Lord, I want to be someone who gives first and not last — someone whose generosity is evidence of real trust in your provision, not just careful financial math. Help me put my money and my time where my faith says they belong. Loosen my grip on what I have been holding too tightly. Amen.

Reflection

There is a meaningful difference between giving what is left over and giving what comes first. One is generosity; the other is clearing out the surplus. The firstfruits practice in ancient Israel was not complicated — it was countercultural. The harvest was sitting right in front of you, and you hadn't eaten yet. And you gave before you consumed. That sequence was the entire point. It was a physical act that said, with your hands and not just your mouth: I am not the center of this story. My security doesn't begin with what I can hold onto. Most of us are honest enough to recognize that we give from the remainder — after the mortgage, the groceries, the subscriptions, the unexpected expense that changes everything. Then we look at what's left and call that generosity. The uncomfortable thing this verse surfaces is that the order of our giving reveals something real about where we believe our security actually comes from.

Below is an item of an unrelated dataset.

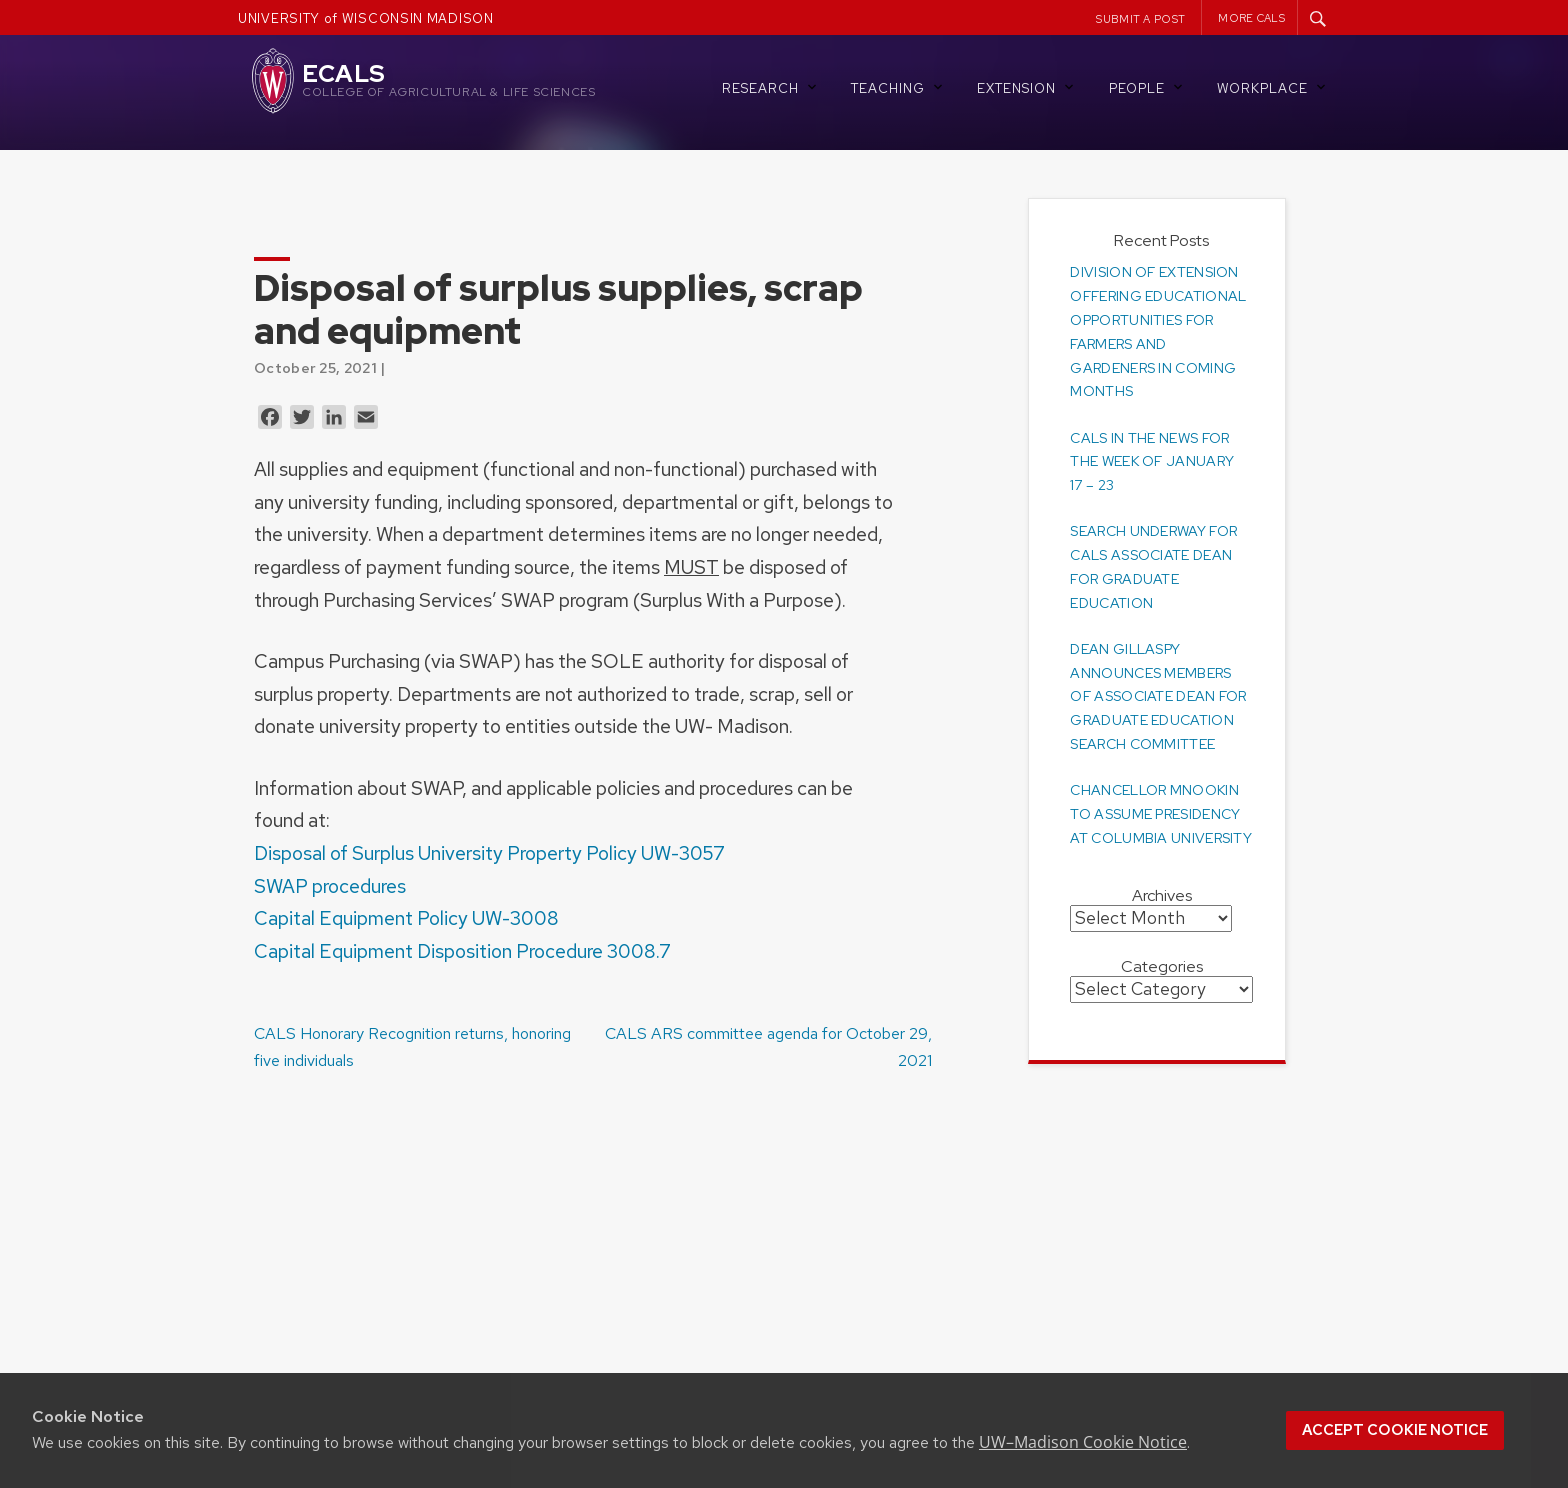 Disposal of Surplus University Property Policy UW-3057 (489, 853)
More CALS (1251, 18)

This isn't a guilt trip. It is an invitation to try something that feels financially backward and turns out to be spiritually clarifying. What would actually change in you if generosity became the first decision you made with your resources, not the last?

Discussion Questions

1

What was the practical and spiritual significance of bringing 'firstfruits' in ancient Israel — why would the timing of the gift matter to God, rather than just the amount?

2

Be genuinely honest with yourself: does generosity currently come at the beginning of how you allocate your money and time, or after everything else is covered? What does that ordering reveal about where you actually believe your security comes from?

3

Some people argue that principles like tithing belong to the Old Testament and don't apply in the same way to followers of Jesus today. How do you personally navigate that tension, and does your answer affect how you actually practice generosity?

4

Generosity isn't only financial. How do you honor God and others with your time and attention — and is that also 'firstfruits' giving, or is it mostly what remains at the end of an already full week?

5

What would it take for you to restructure one financial or time habit so that generosity becomes the first decision rather than the last? What is one concrete step you could take in the next thirty days to move in that direction?